A lexical or grammatical tone cannot form a plateau with a following phrasal tone; there is always at least one low-toned mora in between. However, a phrasal tone can very easily form a plateau with a following lexical tone or phrasal tone:
  • mu kyaló Másíńdi 'in the village of Masindi'
  • túgendá mú lúgúúdó 'we are going into the street'
  • ayágálá ókúlímá ámátóóké 'he wants to cultivate bananas'
More examples of this are given below, as well as exceptions where no plateau is formed.
Phrasal tones tend to be less prominent than lexical tones and pronounced at a lower pitch. Often in a sentence if a word with lexical tone is substituted for one with a phrasal tone, the pitch is higher.

Words containing HLL or HLLL

Normally between a lexical or grammatical high tone in Luganda and a phrasal tone, there is just one low-toned syllable or mora. However there are some words in which a high lexical or grammatical tone is followed not by one, but by two or even three low-toned syllables:
  • bálilabá 'they will see'
  • abálilaba 'they who will see'
The existence of such words greatly complicates the description of Luganda tones and has important implications for theoretical accounts of the language.
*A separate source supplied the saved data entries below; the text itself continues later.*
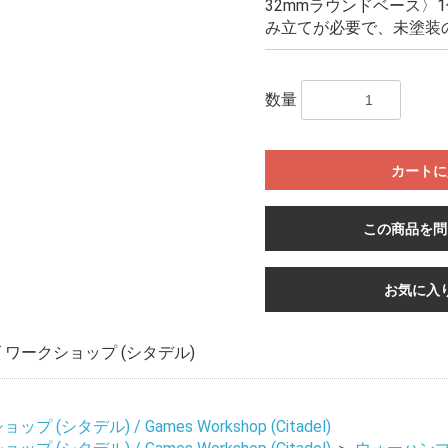
32mmラウンドベース〉
み立てが必要で、未塗装
数量
カートに
この商品を問
お気に入
ワークショップ (シタデル)
 (シタデル) / Games Workshop (Citadel)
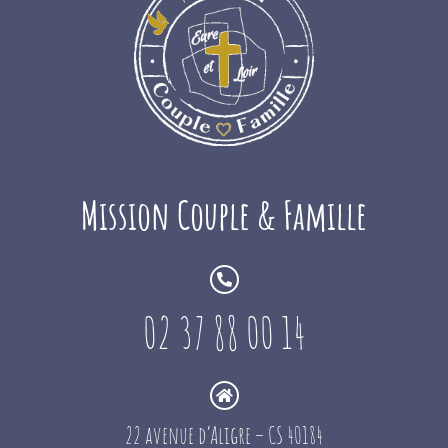
Mission Couple & Famille
02 37 88 00 14
22 avenue d’Aligre – CS 40184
These are further discussed below.

Intonational tones

As well as the types of tone mentioned above, there are also intonational tones such as those that distinguish a question from a statement. For example, if a toneless word asks a yes–no question, it has a low tone on the final syllable. Compare these two:
  • ssóméró 'it is a school'
  • ssóméro? 'is it a school?'
A question like the following has a rise-and-fall on the last vowel:
  • gwe gulí gwé ńnéngérá wálî? 'is it the one I see there?'
Another type of intonational tone is an upglide sometimes heard just before a pause mid-sentence. It is referred to by Stevick as 'comma intonation', and it is a kind of boundary tone.

Tones and emphasis

Luganda does not use tones for focus or emphasis. As Crabtree says, 'The tone in Luganda is level, therefore it is impossible to emphasize as in English.' Instead he lists some other ways a Luganda speaker can emphasise words, such as placing the important word first, omitting an initial vowel where it would normally be added, using a relative construction, using a negative construction and others.